(Bloomberg) -- In the north of England about 450 engineers are toiling away to build a new large gas plant. It could be one of Britain’s last.
SSE Plc’s 840-megawatt Keadby plant is the latest gas plant under construction in the U.K. At the start of June a gas turbine weighing as much as an Airbus A-380 arrived on-site from Germany, keeping it on track to finish construction by 2022.
The U.K. has at least 10 gigawatts of new large-scale gas plants at various stages of planning, from Czech generator Energeticky a Prumyslovy Holding AS to Drax Plc. But the government has set the path to reducing emissions to net zero by 2050 and that means eliminating polluting fuels almost entirely as well as more than doubling the share of renewables.
Long seen as a crucial bridging fuel in the energy transition, gas can back up intermittent renewable electricity and replace dirtier coal that has all but disappeared from the nation’s power mix. However, as the costs of renewables have plunged, the role of gas in one of Europe’s biggest power markets has come under scrutiny.
Utilities are now looking to burgeoning technologies that cut emissions, like carbon capture and hydrogen production in order to keep building new gas units.
“I don’t think it will be the last traditional gas plant we build but it will be the last one that doesn’t have carbon capture or hydrogen involved with it,” Alistair Phillips-Davies, chief executive officer of SSE, said.
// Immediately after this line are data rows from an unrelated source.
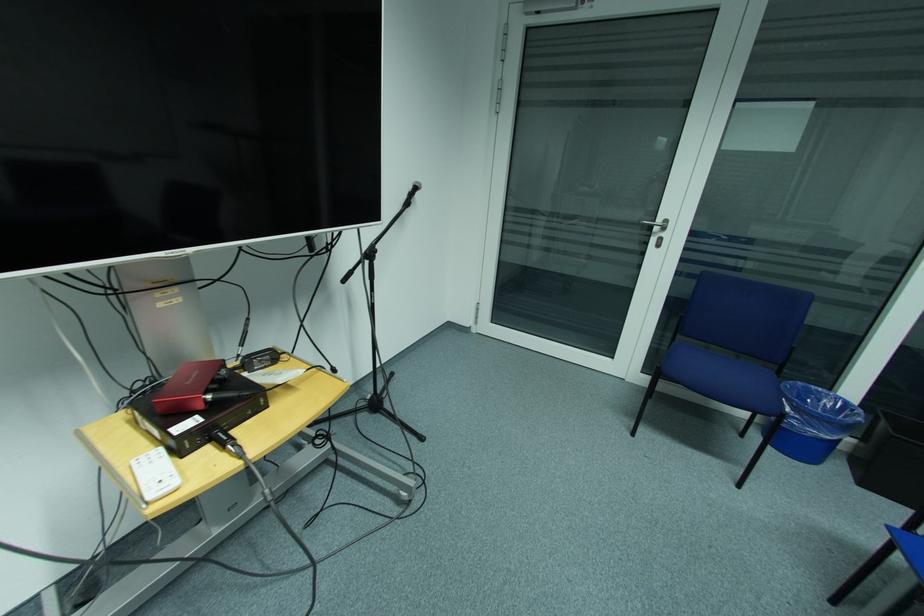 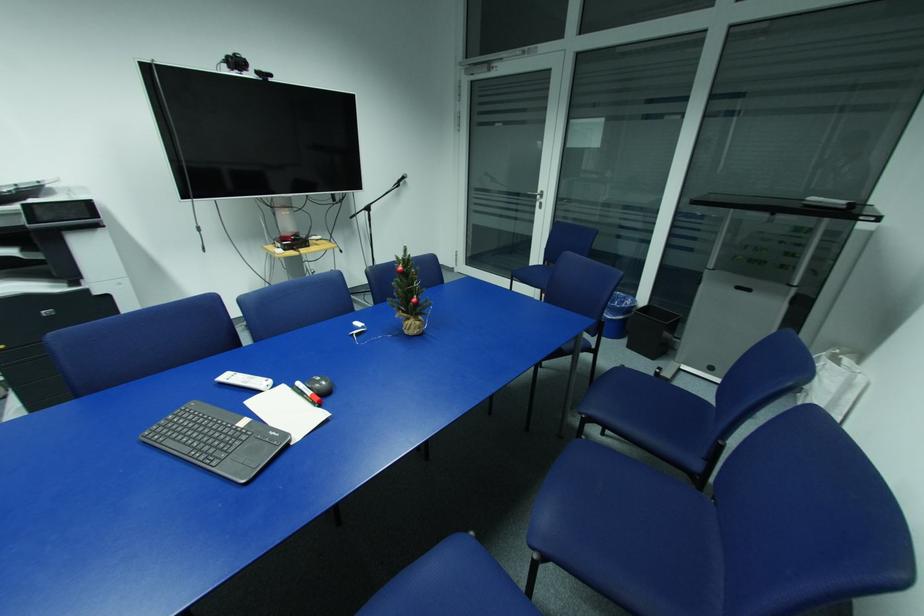 Which direction would the cameraman need to move to produce the second image?

The cameraman moved toward right, backward. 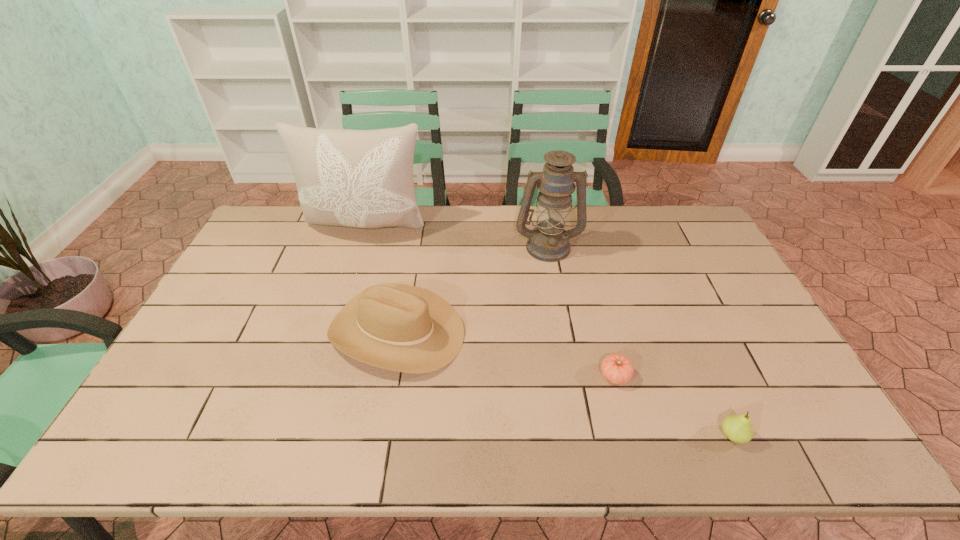 The height and width of the screenshot is (540, 960). Identify the location of the third closest object to the cushion. coord(616,368).

Find the location of `vacant area that satisfies the following two spatial constraints: 1. on the back side of the oil lamp; 2. on the right side of the cowboy hat`. vacant area that satisfies the following two spatial constraints: 1. on the back side of the oil lamp; 2. on the right side of the cowboy hat is located at coordinates (412, 246).

The width and height of the screenshot is (960, 540). In order to click on free space that satisfies the following two spatial constraints: 1. on the front side of the cushion; 2. on the right side of the oil lamp in this screenshot , I will do `click(361, 246)`. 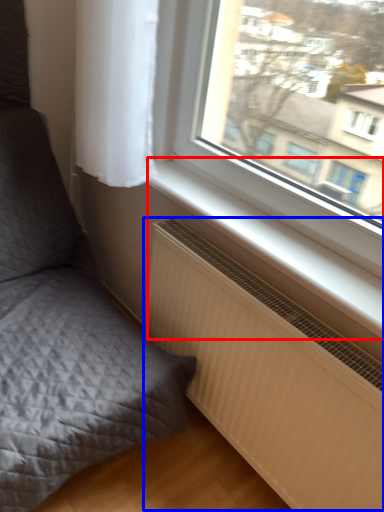 Question: Which point is closer to the camera, window sill (highlighted by a red box) or radiator (highlighted by a blue box)?

Choices:
 (A) window sill
 (B) radiator

Answer: (B)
The last large gas station to be built in the country was in 2016 and before that 2013.
In Germany, where coal is still dominant, gas hasn't gained as much ground as a back up for renewables. Still, things are changing. Low prices have meant that gas has become more economic and earlier this month, gas generated more than hard coal for the first time, according to Fraunhofer data. A sign of the transition the nation hopes to make away from coal and lignite.
The picture around the rest of the world is less clear-cut. While gas remains the dominant fuel for power generation in the the U.S., it's coming increasingly under threat as some state officials push to move away from fossil fuels. In New York, regulators blocked a $1 billion pipeline expansion to bring more gas to the region. Massachusetts’s top law-enforcement officer asked regulators last month to investigate whether gas utilities have a future in the state.
Developing nations in Asia are considering a shift to more gas generation as a cleaner alternative to coal. And even in developed nations, like Japan and Australia, gas-fired power projects are being pursued to replace aging facilities.
This year gas’s share of the U.K.’ generation mix has collapsed. Generation fell 36% between early March and the end of May due to lockdown measures to prevent the spread of coronavirus. Although low prices made the fuel economic to burn, high wind and solar output meant that less gas than usual was needed.
Times are tough for existing large gas plants. Calon Energy Ltd. announced it was going into administration June 25, leaving its 2.3-gigawatts gas fleet up for sale. The company had net liabilities of 633 million pounds ($787 million) in March 2019 due to low operating hours of the power stations and the high cost of its debts.
Switching from “coal to gas was a big carbon saving but now if you want to reduce carbon in the power sector you have to reduce gas,” said Rob Lalor, analyst at Enappsys Ltd. “Either you’ve got to make gas greener or replace it with something else.”
The U.K.’s National Grid Plc wants to be able to operate a zero carbon grid by 2025 which means spells without any gas running at all. The scaling back would need to be similar to coal where stations ran for fewer hours, then only in winter and finally not at all. The U.K. recently recorded two months without coal, the longest stretch since before the Industrial Revolution.
For gas to be a part of the U.K.’s power mix into the future, zero emissions technologies including carbon capture and hydrogen need to be deployed at scale and without the costs spiraling.
“We’re saying we could operate the system with zero-carbon,” said John Pettigrew, chief executive of National Grid in an interview. The key issue for gas “is whether carbon capture and storage is going to be an option in the long term.”
Still, smaller capacity gas plants known as “peakers” will continue to provide round-the-clock back-up to renewables as larger plants fade from the energy landscape.
Gas peakers “will continue to be critical and will fulfill the role of backup and grid balancing,” during the 2030s, said Rory McCarthy, analyst at Wood Mackenzie Ltd. Large gas units “that cannot find a way to operate profitably with reduced utilization and increased flexibility, will be forced to close.”